# Two new Fountain Pens



## PenWorks (Jan 27, 2006)

A couple new FP's, one Japaneese style and the other an Early classic American style. Black Rose  Lucite and Cumberland ebonite. Sporting 14K gold Penchetta nibs []
Thanks for looking, comments allways


----------



## alamocdc (Jan 27, 2006)

Very handsome pens, Anthony!


----------



## JimGo (Jan 27, 2006)

I like both Anthony; very pretty!  I'm more fond of the squared-end pen, though I'm not sure why.  I think it's the really clean, simple lines.


----------



## swm6500 (Jan 27, 2006)

You stil have the touch Anthony. I like them a lot.


----------



## gerberpens (Jan 27, 2006)

Really nice pens Anthony, fantastic job.  What is the white material on the end of the Classic pen?


----------



## PenWorks (Jan 27, 2006)

> _Originally posted by gerberpens_
> <br /> What is the white material on the end of the Classic pen?

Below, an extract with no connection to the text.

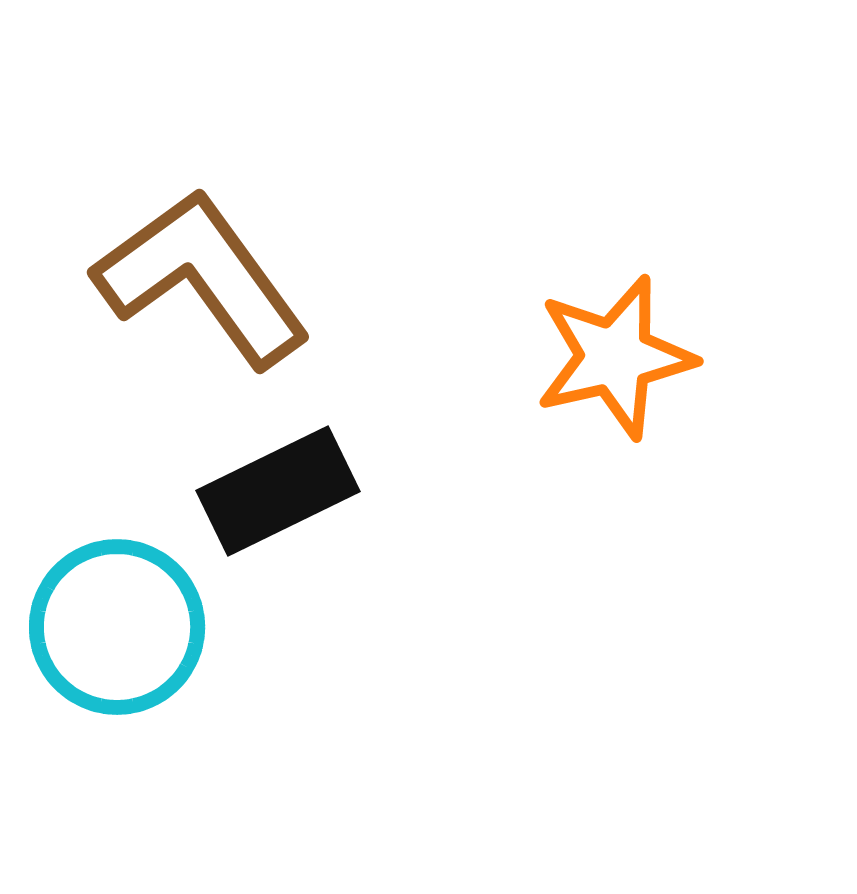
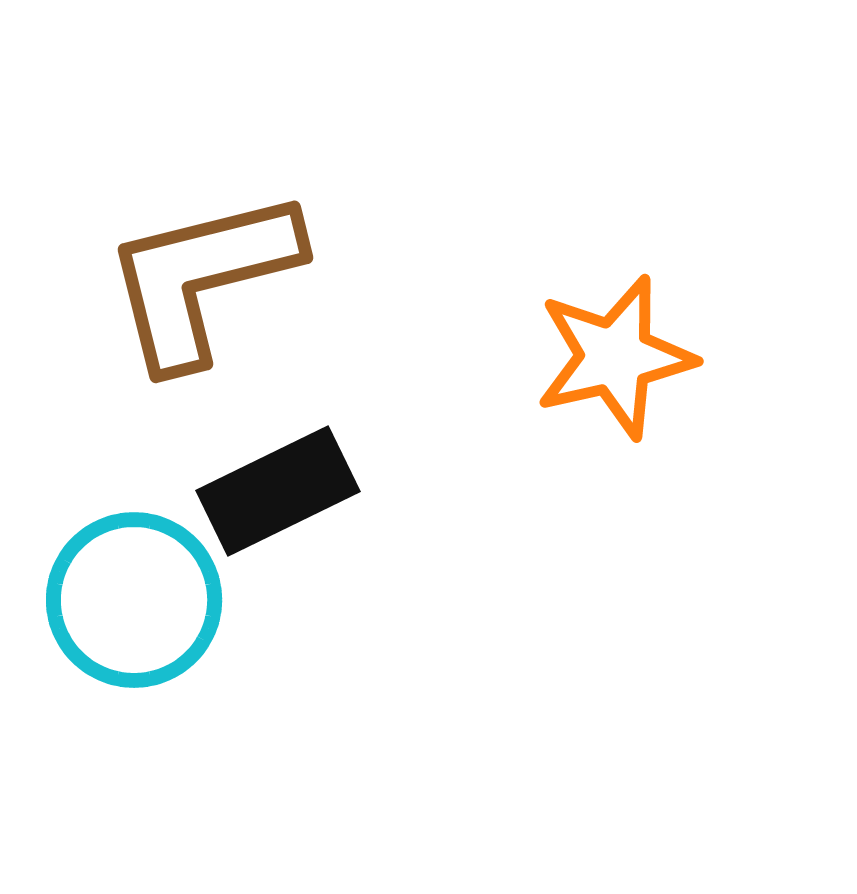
brown L-shape: rotated 68 degrees counterclockwise
cyan circle: moved 17 px right, 27 px up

Alternative ivory, from CS

Thanks for the comments.


----------



## ryannmphs (Jan 27, 2006)

Anthony,

Those are beautful pens, great job

Ryan


----------



## its_virgil (Jan 27, 2006)

Call me stupid, but which style is which? 
Don


> _Originally posted by PenWorks_
> <br />A couple new FP's, one Japaneese style and the other an Early classic American style. Black Rose  Lucite and Cumberland ebonite. Sporting 14K gold Penchetta nibs []
> Thanks for looking, comments allways []
> 
> ...


----------



## PenWorks (Jan 27, 2006)

> _Originally posted by its_virgil_
> <br />Call me stupid, but which style is which?
> Don


 I generally don't call people stupid that are bigger than me [] But I guess they don't teach those things in Texas.
The straight one is American style and I'll let you guess which one is the Japaneese style. []


----------



## vick (Jan 27, 2006)

In that case I am fond of the American style.


----------



## its_virgil (Jan 27, 2006)

Thanks Anthony. I like them both and a great job, as usual.
Do a good turn dailyu!
Don


> _Originally posted by PenWorks_
> <br />
> 
> 
> ...


----------



## Jim in Oakville (Jan 27, 2006)

Hi Anthony,

I totally love this design, it's something I would like to try myself some time.

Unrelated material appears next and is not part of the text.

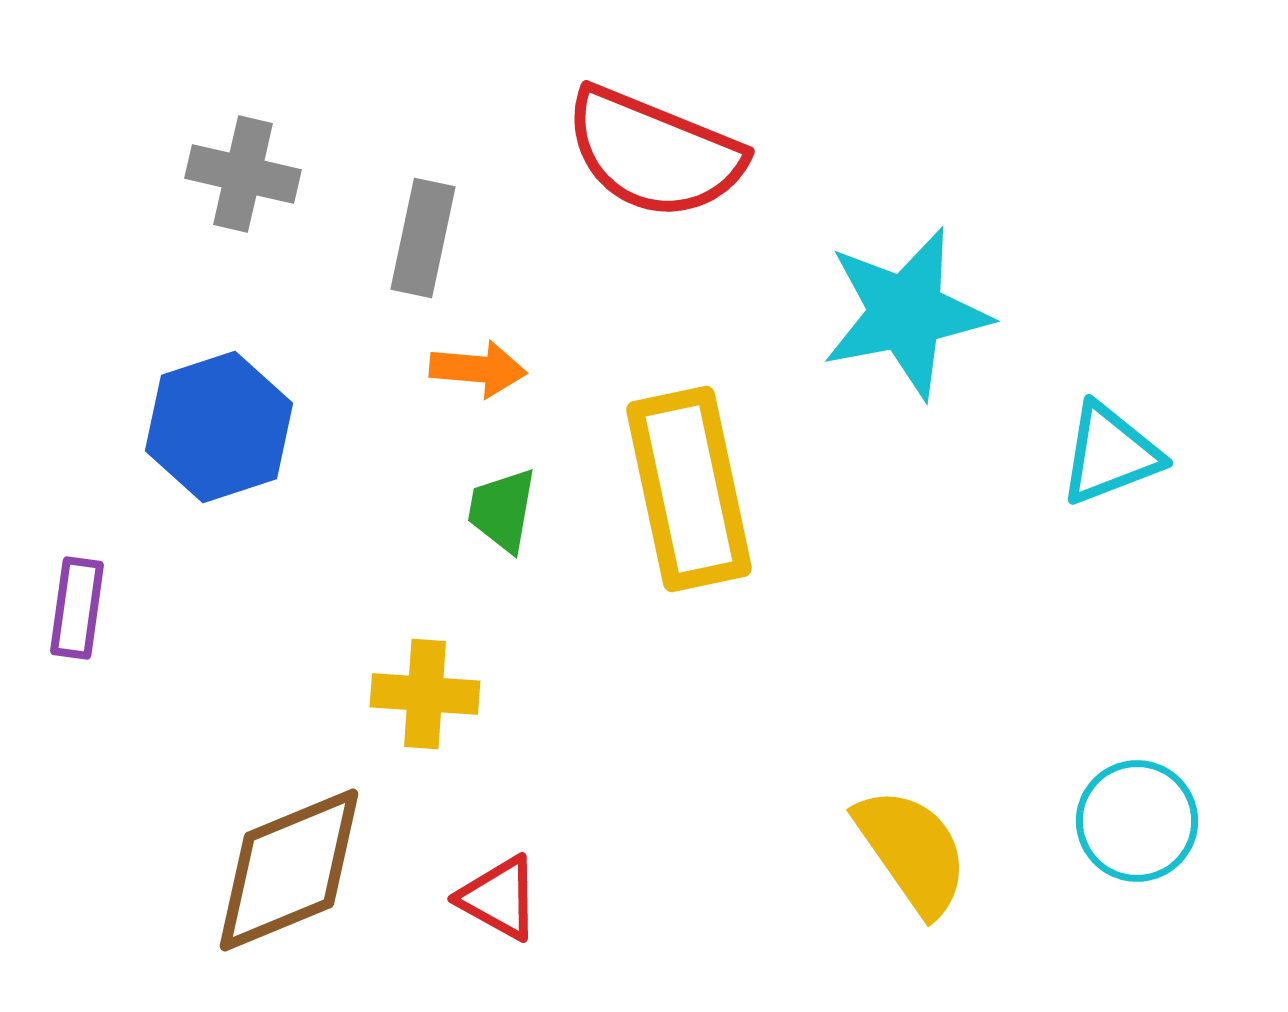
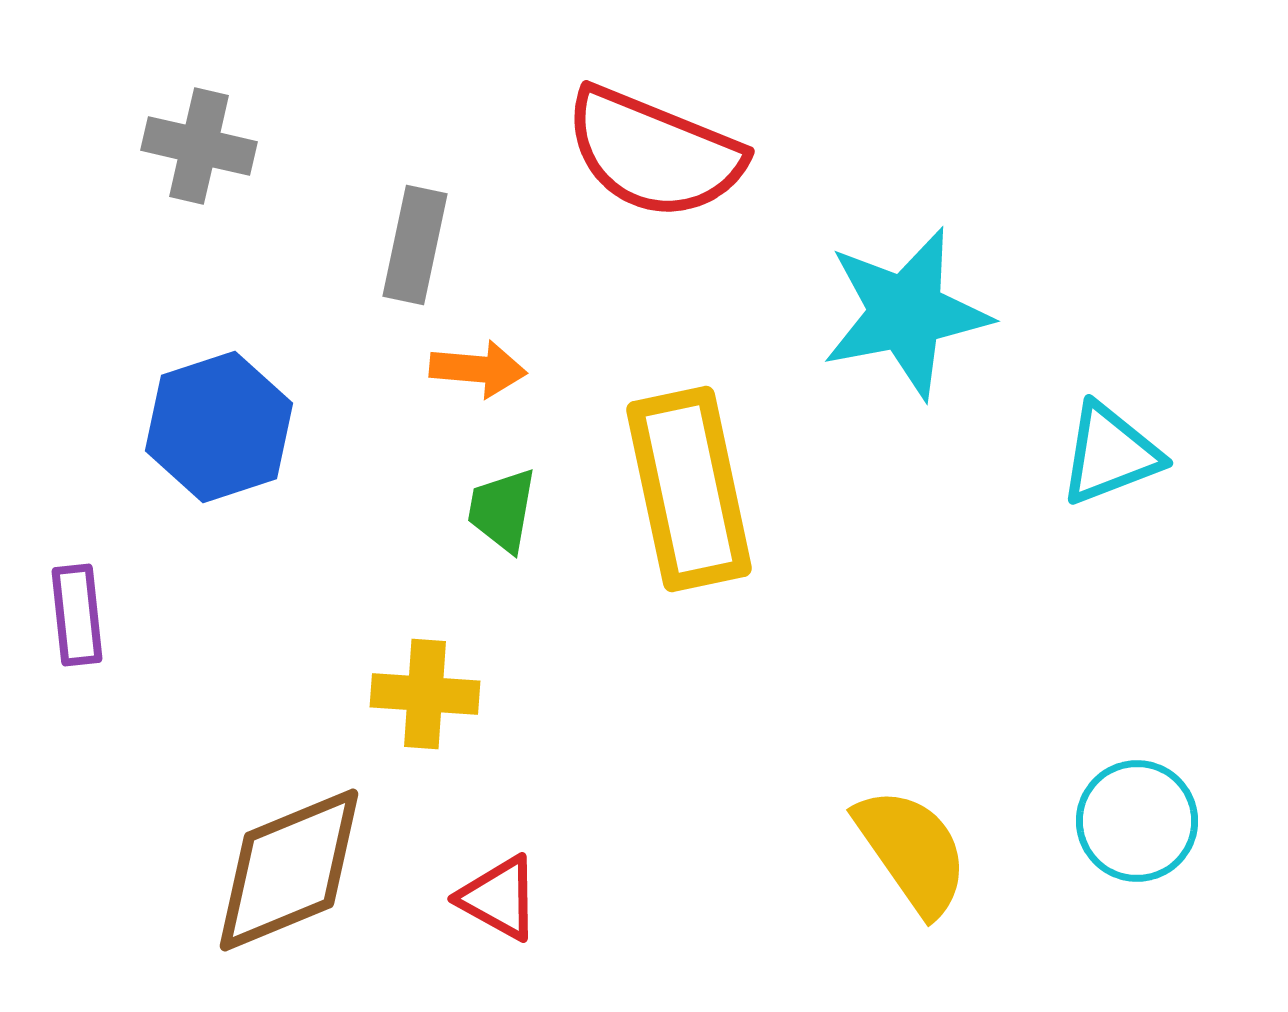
gray cross: moved 44 px left, 28 px up
gray rectangle: moved 8 px left, 7 px down
purple rectangle: moved 7 px down; rotated 14 degrees counterclockwise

I really like the Japanese design you show, I like the form and the feel it would have, the cap looks great!!

These look like Jr Gents, are they?  

[][][][]


----------



## dubdrvrkev (Jan 27, 2006)

Great work Anthony! Of course we expect that from you. I might be able to get away with peddling my one step above bic stuff, but we all expect nothing but top notch from you.


----------



## PenWorks (Jan 27, 2006)

Jim, they were made off the Panche kit
and robbed a front nib section from the Jr Gent.


----------



## Jim in Oakville (Jan 27, 2006)

> _Originally posted by PenWorks_
> <br />Jim, they were made off the Panche kit
> and robbed a front nib section from the Jr Gent.



Thanks Anthony!

I assume you are also using the same pin chuck from Fanger as well..

[][][]


----------



## elody21 (Feb 1, 2006)

WOW!


----------



## Joe Melton (Feb 1, 2006)

Very dignified pens, Anthony.
I'm curious about the origin of the phrases "American style" and "Japanese style." Can you point us to that? Also, are there other defined styles?
Joe


----------



## PenWorks (Feb 1, 2006)

Joe, if you look in some fountain pen books, you will see the early styles of American pens such as Parker's being pretty straight forward on there cut lines.
Here is a link to some Japanese designs
http://danitrio.com/
A good pen book to get is Fountain pens of the World, you will see it all !


----------



## gerryr (Feb 1, 2006)

Anthony,  I looked for that book and it appears to be out of print, but Amazon has some used ones starting at $190.[:0][xx(]


----------



## PenWorks (Feb 1, 2006)

> _Originally posted by gerryr_
> <br />Anthony,  I looked for that book and it appears to be out of print, but Amazon has some used ones starting at $190.[:0][xx(]



Holy smokes, you mean I can actually make money on a book ! []
Okay, another good book, Fountain Pens , US & UK by Andreas Lambrou.
Should be allot less


----------



## gerryr (Feb 1, 2006)

Do I get a finders fee?[]  And I messed up on the price, starting at $140.


----------



## its_virgil (Feb 1, 2006)

I won't believe they are true Japenese styles until I see some urushi on them....Surely that tree grows in the vast regions of AZ.[]
Do a good turn daily!
Don


> _Originally posted by PenWorks_
> <br />Joe, if you look in some fountain pen books, you will see the early styles of American pens such as Parker's being pretty straight forward on there cut lines.
> Here is a link to some Japanese designs
> http://danitrio.com/
> A good pen book to get is Fountain pens of the World, you will see it all !


----------



## PenWorks (Feb 1, 2006)

> _Originally posted by its_virgil_
> <br />I won't believe they are true Japenese styles until I see some urushi on them....Surely that tree grows in the vast regions of AZ.[]



Just wait till you see the new series from Penchetta-a-son []


----------



## jdavis (Feb 2, 2006)

loke them both. Excellent as usual


----------